技術開発を阻害する日本の社会制度

が面白いです。

松浦さんは『思考者』のタイプ5、対談相手のYさんは『慎重な人』のタイプ6と私は見ています。
この前提でお二人の対談を読むとまた違った楽しみ方ができます。
ちなみにタイプ6は日本人の国民性でもあるので、Yさんの意見は一般的な日本人の意見と見ても良いです。大きくは違わないでしょう。

松浦さんの発言で面白かったところをほんの少し抜粋してコメントします。

つまり、米国をはじめとして諸外国では、航空機だけではなくて自動車も自作できる社会制度があるんですよ。

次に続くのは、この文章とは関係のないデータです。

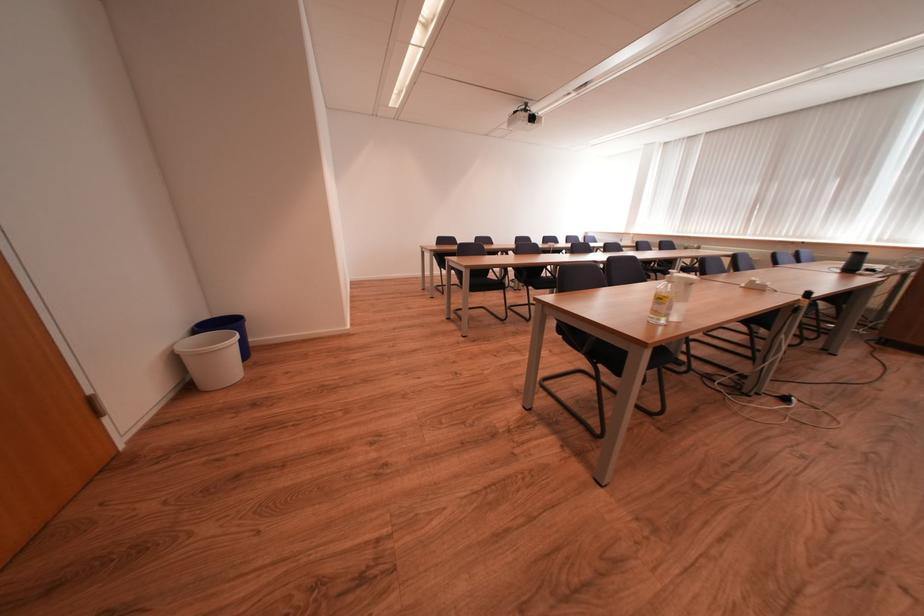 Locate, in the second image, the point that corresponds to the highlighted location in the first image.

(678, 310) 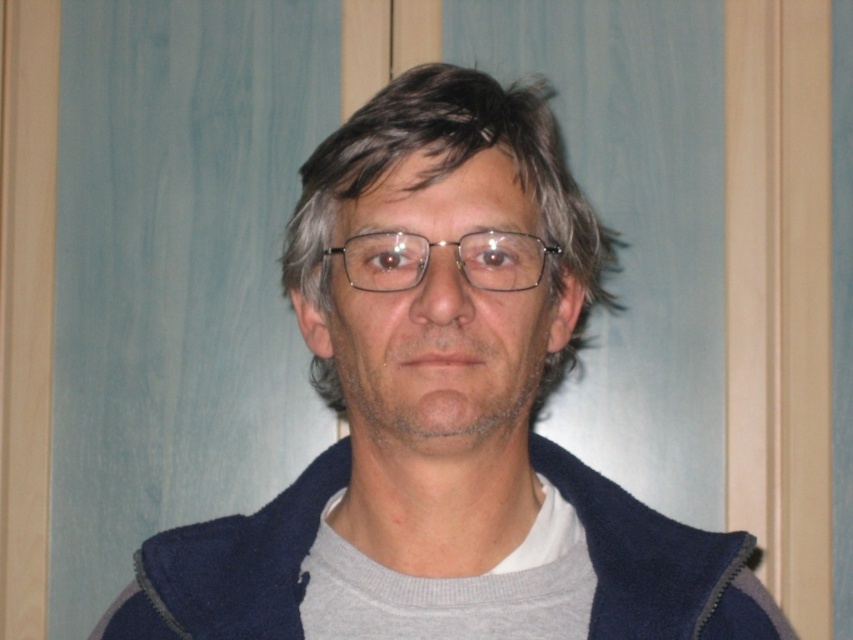 You are a fashion designer observing the image. You need to determine the spatial relationship between the navy fleece jacket at center and the clear plastic glasses at center. Which item is positioned lower in the image?

The navy fleece jacket at center is located below clear plastic glasses at center, so the jacket is positioned lower than the glasses.

You are a fashion designer observing the person in the image. You need to determine if the navy fleece jacket at center can be worn over the clear plastic glasses at center without the glasses being covered. Based on their positions and sizes, what do you think?

The navy fleece jacket at center has a greater height compared to the clear plastic glasses at center, so the jacket is taller than the glasses. This means the glasses would likely be positioned below the jacket when worn, so they would not be covered.

You are a photographer setting up a shoot in this room. You want to ensure that both the navy fleece jacket at center and the clear plastic glasses at center are visible in the final photo. Given their current positions, will the glasses be visible without moving them?

The clear plastic glasses at center is behind navy fleece jacket at center, so they might be obscured. To ensure visibility, adjust the camera angle or move the glasses forward. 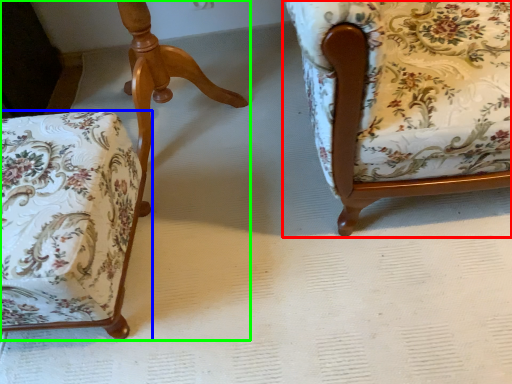 Question: Which is nearer to the chair (highlighted by a red box)? chair (highlighted by a blue box) or chair (highlighted by a green box).

Choices:
 (A) chair
 (B) chair

Answer: (A) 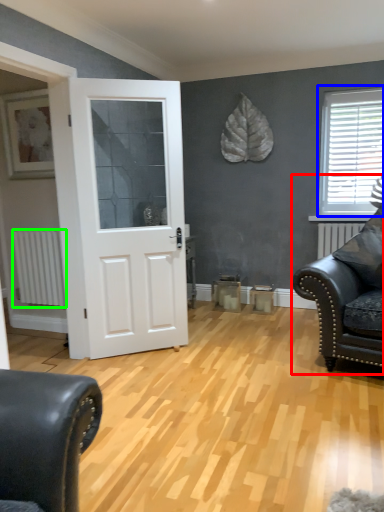 Question: Which object is the farthest from studio couch (highlighted by a red box)? Choose among these: window (highlighted by a blue box) or radiator (highlighted by a green box).

Choices:
 (A) window
 (B) radiator

Answer: (B) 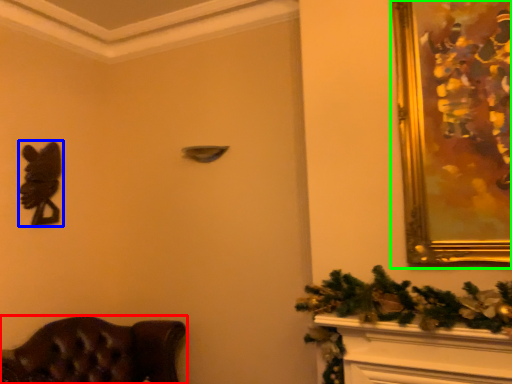 Question: Based on their relative distances, which object is nearer to furniture (highlighted by a red box)? Choose from animal (highlighted by a blue box) and picture frame (highlighted by a green box).

Choices:
 (A) animal
 (B) picture frame

Answer: (A) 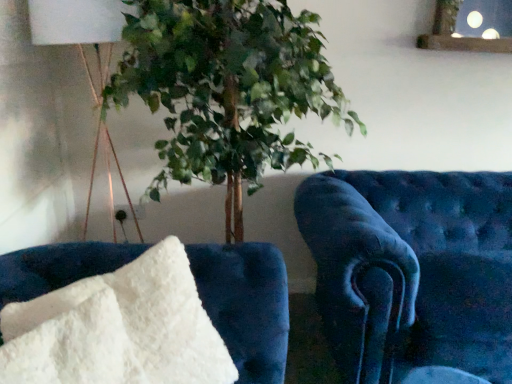 Question: Is the depth of velvet blue armchair at right, the first furniture when ordered from right to left, less than that of white fluffy pillow at lower left, which is the first furniture from left to right?

Choices:
 (A) no
 (B) yes

Answer: (A)

Question: Is velvet blue armchair at right, placed as the 1th furniture when sorted from back to front, shorter than white fluffy pillow at lower left, the second furniture when ordered from back to front?

Choices:
 (A) yes
 (B) no

Answer: (B)

Question: From a real-world perspective, is velvet blue armchair at right, placed as the 1th furniture when sorted from back to front, located beneath white fluffy pillow at lower left, the second furniture when ordered from back to front?

Choices:
 (A) yes
 (B) no

Answer: (A)

Question: Can you confirm if velvet blue armchair at right, the first furniture when ordered from right to left, is positioned to the left of white fluffy pillow at lower left, which is the 2th furniture in right-to-left order?

Choices:
 (A) yes
 (B) no

Answer: (B)

Question: From the image's perspective, does velvet blue armchair at right, positioned as the second furniture in front-to-back order, appear lower than white fluffy pillow at lower left, positioned as the first furniture in front-to-back order?

Choices:
 (A) no
 (B) yes

Answer: (B)

Question: Would you say white fabric lampshade at upper left is inside or outside velvet blue armchair at right, arranged as the second furniture when viewed from the left?

Choices:
 (A) inside
 (B) outside

Answer: (B)

Question: In terms of size, does white fabric lampshade at upper left appear bigger or smaller than velvet blue armchair at right, the first furniture when ordered from right to left?

Choices:
 (A) big
 (B) small

Answer: (B)

Question: Is point (31, 36) closer or farther from the camera than point (357, 329)?

Choices:
 (A) farther
 (B) closer

Answer: (A)

Question: In the image, is white fabric lampshade at upper left positioned in front of or behind velvet blue armchair at right, positioned as the second furniture in front-to-back order?

Choices:
 (A) behind
 (B) front

Answer: (A)

Question: Would you say white fluffy pillow at lower left, the second furniture when ordered from back to front, is to the left or to the right of white fabric lampshade at upper left in the picture?

Choices:
 (A) right
 (B) left

Answer: (A)

Question: Considering their positions, is white fluffy pillow at lower left, which is the 2th furniture in right-to-left order, located in front of or behind white fabric lampshade at upper left?

Choices:
 (A) front
 (B) behind

Answer: (A)

Question: In terms of width, does white fluffy pillow at lower left, which is the first furniture from left to right, look wider or thinner when compared to white fabric lampshade at upper left?

Choices:
 (A) wide
 (B) thin

Answer: (B)

Question: Is white fluffy pillow at lower left, which is the first furniture from left to right, situated inside white fabric lampshade at upper left or outside?

Choices:
 (A) inside
 (B) outside

Answer: (B)

Question: Choose the correct answer: Is velvet blue armchair at right, placed as the 1th furniture when sorted from back to front, inside white fabric lampshade at upper left or outside it?

Choices:
 (A) outside
 (B) inside

Answer: (A)

Question: From a real-world perspective, is velvet blue armchair at right, positioned as the second furniture in front-to-back order, above or below white fabric lampshade at upper left?

Choices:
 (A) below
 (B) above

Answer: (A)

だから「空飛ぶ自動車」を作る人たちが現れるわけです。
(略)
バイクも、もっといえば電動自転車も無人のドローンも同じでしょう。ところが、これらも手軽に試作できる社会制度が日本にはありません。
私はこの問題の要素は「新しいものを拒否してでも、安心を求める私たち」「権限をどこまでも増やしていきたい官僚」の合作だと考えています。

タイプ6の日本人の観点から見ると、どちらも、自分達の安心・安全・安定を求めています。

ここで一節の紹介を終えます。